Things I Would Like to See More Of In Fantasy Fiction, Part 4

Heroines who are rescuers.

I’m well aware that every person, however strong, occasionally needs to be rescued. Getting in trouble and needing a bit of help to get out of it does not necessarily make a character weak, and may go with the territory because said character is willing to take risks. Nonetheless, when I’m browsing Goodreads in search of titles I might find worth reading (despite my To-Read pile already being higher than Mt. Everest), I tend to shy away from books with female leads in which some variation of “…is kidnapped by…” and “…is rescued by…” appears in the plot blurb, and I’m particularly leery when the blurb indicates the kidnapped heroine will at some point fall in love with the hunky vampire/werewolf/bandit/pirate who has captured her. I find it distressing to see so many books with plot blurbs like this, especially in YA fantasy.

This may seem a tad hypocritical of me considering my first novel, Atterwald. I’ve been fond of calling it, “‘Beauty and the Beast’ meets The Secret Garden, with shape-shifters,” and people seem to like that description. But “Beauty and the Beast” has been decried, not groundlessly, as a “Stockholm Syndrome” story, and the main thrust of my plot does involve my heroine, Nichtel, falling into the hands of a villain who demands she complete a task in order to free herself. Yet I can say, without giving too much away, that while Nichtel might seem a distressed damsel at first glance, she proves in the fullness of time to be something I feel the genre could use: a rescuer heroine. On occasion she may need saving, but she is also a savior. This is the kind of character I want to read about, as well as showcase in my own fiction.

I have to be sparing with the detail in order to avoid too-serious Spoilers, but I can recommend some good books in which the heroine is savior rather than saved (or at least, as well as saved):

Django Wexler’s The Thousand Names and Ben S. Dobson’s Scriber both showcase female soldiers who preserve and protect those under their command.
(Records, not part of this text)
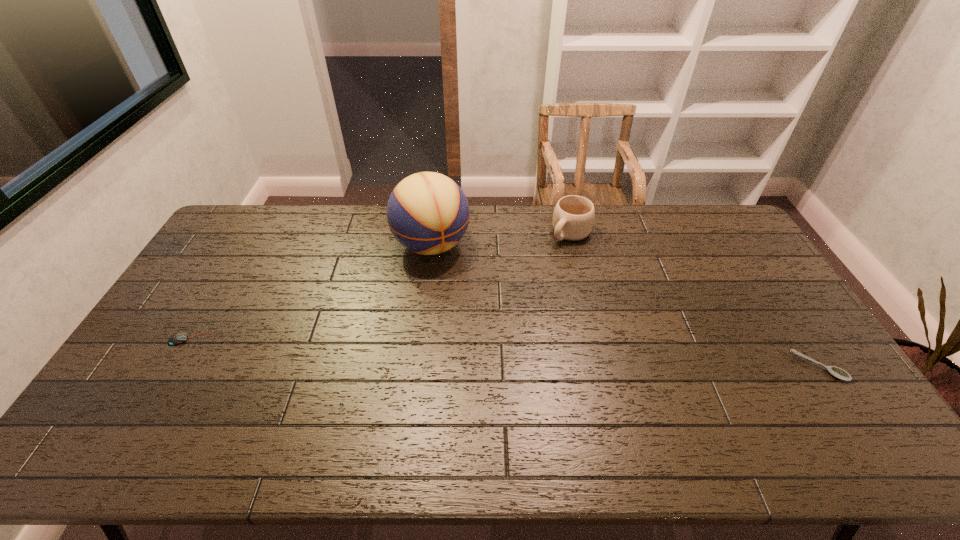 Where is `the third farthest object`? This screenshot has width=960, height=540. the third farthest object is located at coordinates (178, 338).

The height and width of the screenshot is (540, 960). In order to click on mouse in this screenshot , I will do `click(178, 338)`.

You are a GUI agent. You are given a task and a screenshot of the screen. Output one action in this format:
    pyautogui.click(x=<x>, y=<y>)
    Task: Click on the nearest object
    
    Given the screenshot: What is the action you would take?
    pyautogui.click(x=837, y=372)

The height and width of the screenshot is (540, 960). Find the location of `soupspoon`. soupspoon is located at coordinates (837, 372).

Where is `basketball`? basketball is located at coordinates (428, 213).

The image size is (960, 540). In order to click on the tallest object in this screenshot , I will do `click(428, 213)`.

At what (x,y) coordinates should I click in order to perform the action: click on mug. Please return your answer as a coordinate pair (x, y). Looking at the image, I should click on (573, 218).

This screenshot has height=540, width=960. What are the coordinates of `the second object from right to left` in the screenshot? It's located at (573, 218).

Identify the location of free location located on the right of the mouse. The height and width of the screenshot is (540, 960). (278, 339).

Identify the location of free spot located on the back of the nearest object. The width and height of the screenshot is (960, 540). (770, 294). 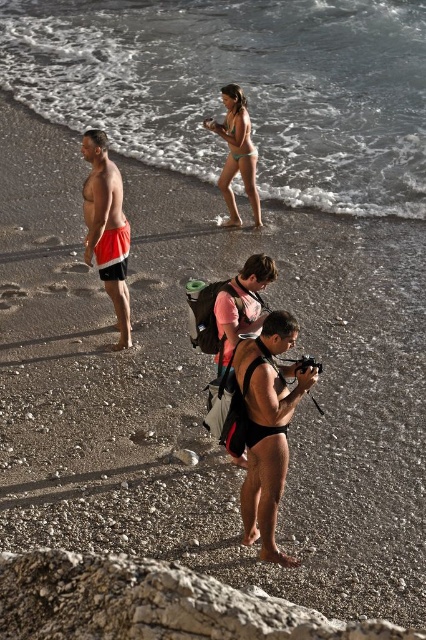 Who is higher up, orange fabric shorts at left or matte green bikini at center?

Positioned higher is matte green bikini at center.

Image resolution: width=426 pixels, height=640 pixels. What are the coordinates of `orange fabric shorts at left` in the screenshot? It's located at (106, 227).

Between point (235, 140) and point (235, 284), which one is positioned behind?

Positioned behind is point (235, 140).

Between matte green bikini at center and pink matte wetsuit at center, which one is positioned lower?

pink matte wetsuit at center

Locate an element on the screen. Image resolution: width=426 pixels, height=640 pixels. matte green bikini at center is located at coordinates (236, 152).

Is orange fabric shorts at left taller than pink matte wetsuit at center?

Yes.

What do you see at coordinates (106, 227) in the screenshot?
I see `orange fabric shorts at left` at bounding box center [106, 227].

Where is `orange fabric shorts at left`? orange fabric shorts at left is located at coordinates 106,227. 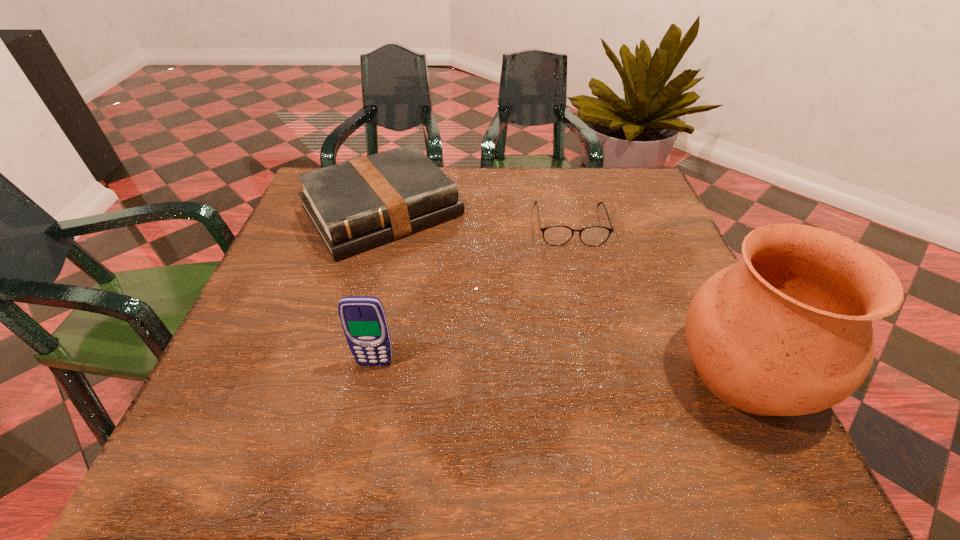 What are the coordinates of `vacant spot on the desktop that is between the third shortest object and the rightmost object and is positioned on the front-facing side of the spectacles` in the screenshot? It's located at (599, 369).

Where is `free space on the desktop that is between the cellular telephone and the pottery and is positioned on the spine side of the third tallest object`? The image size is (960, 540). free space on the desktop that is between the cellular telephone and the pottery and is positioned on the spine side of the third tallest object is located at coordinates (507, 367).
When danger rears its head, they are quick to face it down.

Barbara Hambly’s Stranger at the Wedding features an outcast older daughter who has scandalized her family by becoming a wizard, but who risks her life and health to save her imperiled younger sister.

Juliet Marillier’s Daughter of the Forest is a retelling of the fairy tale “The Six Swans.” In the novel, as in the tale, the heroine endures great pain in order to save her brothers from an evil enchantment. Physically weak but incredibly brave, she proves a heroine need not be a warrior or even a powerful wizard in order to be a savior. (A YA retelling of the same tale, Zoe Marriott’s The Swan Kingdom, is also good.)
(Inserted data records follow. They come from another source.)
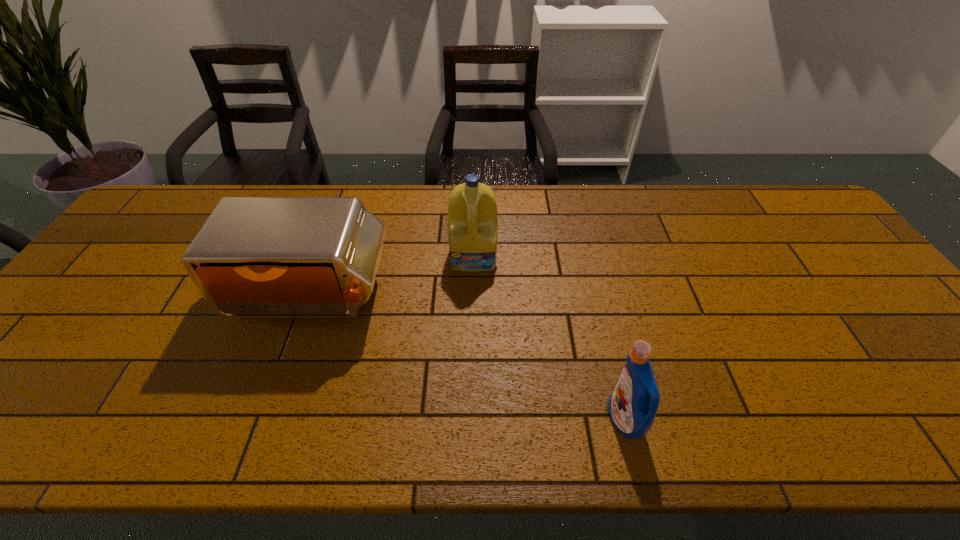 You are a GUI agent. You are given a task and a screenshot of the screen. Output one action in this format:
    pyautogui.click(x=<x>, y=<y>)
    Task: Click on the taller detergent
    This screenshot has width=960, height=540.
    Given the screenshot: What is the action you would take?
    [x=472, y=211]

The image size is (960, 540). I want to click on the left detergent, so pos(472,211).

The width and height of the screenshot is (960, 540). What are the coordinates of `toaster oven` in the screenshot? It's located at (255, 257).

At what (x,y) coordinates should I click in order to perform the action: click on the rightmost object. Please return your answer as a coordinate pair (x, y). The image size is (960, 540). Looking at the image, I should click on (632, 406).

Identify the location of the shorter detergent. (632, 406).

Where is `free space located 0.190m on the label of the taller detergent`? Image resolution: width=960 pixels, height=540 pixels. free space located 0.190m on the label of the taller detergent is located at coordinates (473, 327).

Where is `free space located 0.120m on the door side of the toaster oven`? This screenshot has height=540, width=960. free space located 0.120m on the door side of the toaster oven is located at coordinates (281, 377).

In order to click on vacant space located on the label of the nearer detergent in this screenshot , I will do `click(477, 420)`.

I want to click on vacant space located 0.260m on the label of the nearer detergent, so click(x=487, y=420).

This screenshot has height=540, width=960. What are the coordinates of `free space located 0.050m on the label of the nearer detergent` in the screenshot? It's located at (586, 420).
Vonda McIntyre’s Dreamsnake features one of the most impressive rescuer heroines I’ve read about in the past five years, a healer who may not be able to save everyone she tries to help, but nonetheless never stops trying. Also impressive is the heroine of Naomi Novik’s Uprooted, who starts out by saving a friend and eventually saves her whole world.

To learn just how all these rescues are accomplished, read these books and get to know the heroines in them. It will be time well spent.